Sindelfingen Haushaltsberatung SPD Position

Veröffentlicht am 27.04.2010 in Presse im Wahlkreis

Der Vorsitzende des Deutschen Gewerkschaftsbundes (DGB), Michael Sommer, riet der SPD auf der AfA Bundeskonferenz 2010, sich wieder auf ihre Rolle als Anwalt der kleinen Leute zu besinnen.
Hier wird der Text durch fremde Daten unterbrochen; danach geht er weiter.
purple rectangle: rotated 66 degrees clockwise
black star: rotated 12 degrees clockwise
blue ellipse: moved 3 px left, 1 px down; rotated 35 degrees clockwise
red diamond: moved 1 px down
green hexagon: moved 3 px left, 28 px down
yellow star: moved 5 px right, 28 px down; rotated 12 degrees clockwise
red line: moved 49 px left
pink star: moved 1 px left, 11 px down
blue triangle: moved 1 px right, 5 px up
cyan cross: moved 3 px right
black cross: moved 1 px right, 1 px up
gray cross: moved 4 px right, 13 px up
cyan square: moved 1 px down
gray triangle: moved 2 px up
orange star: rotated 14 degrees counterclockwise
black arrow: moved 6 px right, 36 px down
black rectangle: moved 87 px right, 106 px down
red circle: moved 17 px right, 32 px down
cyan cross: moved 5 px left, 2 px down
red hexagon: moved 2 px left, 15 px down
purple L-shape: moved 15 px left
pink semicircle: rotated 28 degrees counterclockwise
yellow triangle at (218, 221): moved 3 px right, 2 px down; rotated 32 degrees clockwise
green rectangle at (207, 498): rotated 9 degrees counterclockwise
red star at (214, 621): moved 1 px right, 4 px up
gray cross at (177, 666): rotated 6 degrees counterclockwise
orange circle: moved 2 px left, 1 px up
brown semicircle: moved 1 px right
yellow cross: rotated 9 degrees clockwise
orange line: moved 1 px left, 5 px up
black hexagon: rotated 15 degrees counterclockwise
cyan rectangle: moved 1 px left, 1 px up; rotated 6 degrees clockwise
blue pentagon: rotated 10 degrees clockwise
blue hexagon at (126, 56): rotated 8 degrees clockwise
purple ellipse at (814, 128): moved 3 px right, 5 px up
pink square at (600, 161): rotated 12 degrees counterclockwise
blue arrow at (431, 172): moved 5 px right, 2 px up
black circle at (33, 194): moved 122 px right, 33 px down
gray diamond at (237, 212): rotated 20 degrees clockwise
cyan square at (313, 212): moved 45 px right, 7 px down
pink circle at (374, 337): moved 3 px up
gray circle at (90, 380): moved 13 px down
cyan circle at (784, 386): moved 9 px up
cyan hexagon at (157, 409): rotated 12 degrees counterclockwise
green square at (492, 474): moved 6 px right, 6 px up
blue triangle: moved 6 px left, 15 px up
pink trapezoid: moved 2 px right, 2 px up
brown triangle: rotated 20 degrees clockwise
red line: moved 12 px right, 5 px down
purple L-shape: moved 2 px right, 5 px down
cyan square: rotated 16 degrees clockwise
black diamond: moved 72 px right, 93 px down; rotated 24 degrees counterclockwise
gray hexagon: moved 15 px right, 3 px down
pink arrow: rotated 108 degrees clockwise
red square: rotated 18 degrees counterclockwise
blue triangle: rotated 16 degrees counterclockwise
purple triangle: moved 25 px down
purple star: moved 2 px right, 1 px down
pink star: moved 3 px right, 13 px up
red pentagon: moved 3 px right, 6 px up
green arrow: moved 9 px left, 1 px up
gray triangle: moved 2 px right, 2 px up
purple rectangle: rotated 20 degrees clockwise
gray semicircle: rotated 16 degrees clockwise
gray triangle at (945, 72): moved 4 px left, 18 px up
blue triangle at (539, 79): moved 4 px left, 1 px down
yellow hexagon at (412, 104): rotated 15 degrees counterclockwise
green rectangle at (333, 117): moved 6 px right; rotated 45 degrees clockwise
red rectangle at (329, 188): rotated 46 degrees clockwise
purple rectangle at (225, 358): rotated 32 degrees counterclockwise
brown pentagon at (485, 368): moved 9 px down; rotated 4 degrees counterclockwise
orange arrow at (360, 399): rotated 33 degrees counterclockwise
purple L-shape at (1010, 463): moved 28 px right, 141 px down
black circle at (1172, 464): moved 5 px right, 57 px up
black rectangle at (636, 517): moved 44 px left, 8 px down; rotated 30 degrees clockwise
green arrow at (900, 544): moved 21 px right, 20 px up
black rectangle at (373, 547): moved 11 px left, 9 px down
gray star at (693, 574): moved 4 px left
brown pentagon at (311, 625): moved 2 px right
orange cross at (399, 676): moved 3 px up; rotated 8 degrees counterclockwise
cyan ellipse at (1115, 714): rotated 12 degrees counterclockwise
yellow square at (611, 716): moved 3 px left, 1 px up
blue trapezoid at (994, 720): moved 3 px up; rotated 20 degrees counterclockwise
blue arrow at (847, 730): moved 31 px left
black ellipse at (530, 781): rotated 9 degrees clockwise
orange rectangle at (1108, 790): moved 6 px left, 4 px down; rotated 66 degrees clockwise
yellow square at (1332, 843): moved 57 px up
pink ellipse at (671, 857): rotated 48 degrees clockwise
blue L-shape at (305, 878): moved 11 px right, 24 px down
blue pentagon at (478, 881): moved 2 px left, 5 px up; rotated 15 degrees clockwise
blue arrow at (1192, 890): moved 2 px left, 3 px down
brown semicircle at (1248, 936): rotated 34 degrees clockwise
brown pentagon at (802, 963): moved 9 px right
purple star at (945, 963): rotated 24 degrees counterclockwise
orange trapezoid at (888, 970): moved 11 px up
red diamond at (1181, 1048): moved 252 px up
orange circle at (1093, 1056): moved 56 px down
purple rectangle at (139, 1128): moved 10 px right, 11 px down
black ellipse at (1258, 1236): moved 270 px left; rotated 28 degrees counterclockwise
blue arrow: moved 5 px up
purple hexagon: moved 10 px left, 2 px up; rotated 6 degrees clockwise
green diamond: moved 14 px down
Hierin liege die Chance, ihre Glaubwürdigkeit zurückzugewinnen, sagte Sommer, der selbst SPD-Mitglied ist.

Ist bei der SPD Fraktion in Sindelfingen nicht angekommen ...

Sindelfinger Zeitung vom Mittwoch 27.04.2010

Auszug aus der Haushaltsrede von Andreas Schneider-Dölker

Einer der Hauptposten der Einsparungen liegt bei dem Thema „Reinigung öffentlicher Gebäude“. Begründet mit „Kosten pro Fläche“ geht dieser Vorschlag davon aus, dass durch eine Vergabe von Leistungen an Firmen und bei gleichzeitigem Personalabbau bei der Stadt ein sehr hohes Einsparpotential zu erzielen ist. Wichtig bei diesem Vorgehen, das ganze wird ausschließlich durch Fluktuation geschehen, es wird also niemand wie übrigens bei allen Vorschlägen der Haushalts-konsolidierung entlassen.

Um zu verhindern, dass irgendwelche Billigheimer und Ausbeuterfirmen im Rathaus arbeiten, wird ausschließlich an Firmen vergeben, die sich an die Regelungen der gültigen Tarifverträge halten, und die die gesetzlichen Mindestlöhne in diesem Bereich zahlen.

Die SPD-Fraktion wird hier mitgehen können, da es sich um einen Prozess handelt, der sich über viele Jahre hinwegziehen wird. Wir erwarten einmal jährlich einen Bericht über die Umsetzung, vor allem dabei über die tatsächliche Reinigungsleistung der Fremdfirmen. Denn die Zahlen, die Rödl und Partner angenommen hat, die müssen sich erst einmal bestätigen. Und wir sind uns sicher, dass es viele sensible Bereiche geben wird, wo man mit „Schnellwisch und Weg“ und damit auch mit solchen Statistiken vielleicht auf dem Bauch landen wird.

Außerdem gibt es noch einen nicht wegzudiskutierenden Aspekt. Wir sollten Bedacht darauf sein, auch in Sindelfingen einen ausgeglichenen Markt an Arbeitsplätzen zu erhalten. Und hier spielen gerade Arbeitsplätze für niedriger qualifizierte Kräfte sowohl eine arbeitsmarkt- aber auch sozialpolitische Rolle. Ich glaube, dass dies in Zukunft genauso wichtig sein wird, wie zu versuchen, dass Sindelfinger Firmen immer alle städtischen Aufträge erhalten.

Die SPD-Fraktion sagt ja zu einem Einstieg in diesen Stellenabbau, wir sagen aber nein zu allzu großer Euphorie.

Und Herr Oberbürgermeister, es geht in diesem Fall um die Mitarbeiterinnen und Mitarbeiter, die für Sie arbeiten und dabei am wenigsten verdienen. Wir fordern Sie eindringlich auf, sich in diesem Prozess des Stellenabbaus eng mit Ihrer Personalvertretung kurz zu schließen, denn diese Mitarbeiterinnen und Mitarbeiter haben keinerlei Förderverein.